I put the package in the fridge and forgot about it until today, when I assumed the sushi was really too deadly to eat any more.  On the other hand, I’ve contracted some form of Typhoid from Yuko and Sol’s beautiful children and my muscles ache, my throat hurts, orange fluid is leaking from my head and the skin around my eyes is ice cold.  If there was ever a time to eat four-day old sushi that was at room temperature for at least 24 hours, today is that day.

The smell coming from the package is very encouraging – fresh and clean, but like food.  Also, how pretty?

The packages are painfully cute.  I’d eat anything wrapped up like this.  I mean, I’m about to, aren’t I?

Wow!  I mean, wow.  My knee joints are in some kind of rigor-pre-mortis from whatever viral infection I have, but I don’t care.  I want to eat this whatever this is more than I’ve wanted to eat anything potentially deadly in my entire life.

And it’s delicious.  Definitely mackerel, with what tastes like a large, thin sliver of pickled daikon draped over the top.  The rice is incredible, too, firm and sticky without being dry or weird from the cold.  Or age.

The next one is unidentifiable to me; the Viking guessed salmon, but I don’t think so.  Either way, it’s pickled, so I can’t tell from the texture or taste if it is salmon.  Also delicious, though bitter, I’m guessing from the lemon.

The dog accurately senses that something delicious and by all rights fetid is going down.

Man, I can’t stop eating these things.  I am not hungry at all, but they taste amazing and the texture is fascinating.  I can’t believe how well they hold together but yet aren’t pasty or gummy.

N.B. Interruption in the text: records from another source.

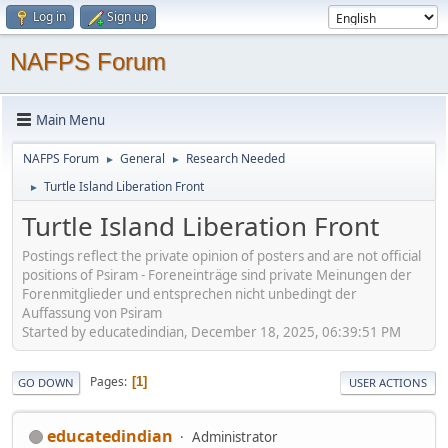
Log in
Sign up
NAFPS Forum
Main Menu
NAFPS Forum
General
Research Needed
►
►
Turtle Island Liberation Front
►
Turtle Island Liberation Front
Postings reflect the private opinion of posters and are not official
positions of Psiram - Foreneinträge sind private Meinungen der
Forenmitglieder und entsprechen nicht unbedingt der
Auffassung von Psiram
Started by educatedindian, December 18, 2025, 06:39:51 PM
Pages
1
GO DOWN
USER ACTIONS
educatedindian
Administrator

I’m duly impressed, and if I am not bjorking my stomach contents out in the next 5 or 6 hours, I’m guessing these are what we’re having for dinner.  I’ll be sad when they’re gone, too.  My first sushi actually made in Japan!  I admit I thought I would also be in Japan when this happened, but beggars can’t be choosers.

Anyone else interested in the Anger Burger Tours, take note.  We don’t accept cash or credit payment, only experimental foods.

¹I recognized them telling me “arigato” frequently, so I asked Yuko how to say “you’re welcome” in Japanese.  Despite her telling me probably 20 times, I still would have to dredge up the memory by using her phonetic suggestion: don’t touch my mustache.   The actual words are do-itashi mashite.  But if you say “Don’t touch my mustache” fast enough and with a slur, it sounds pretty close.  That reminds me, though, that I already knew how to say “ita daki mas” which means “LET’S EAT!” and can be better remembered by the phrase “eat the documents.”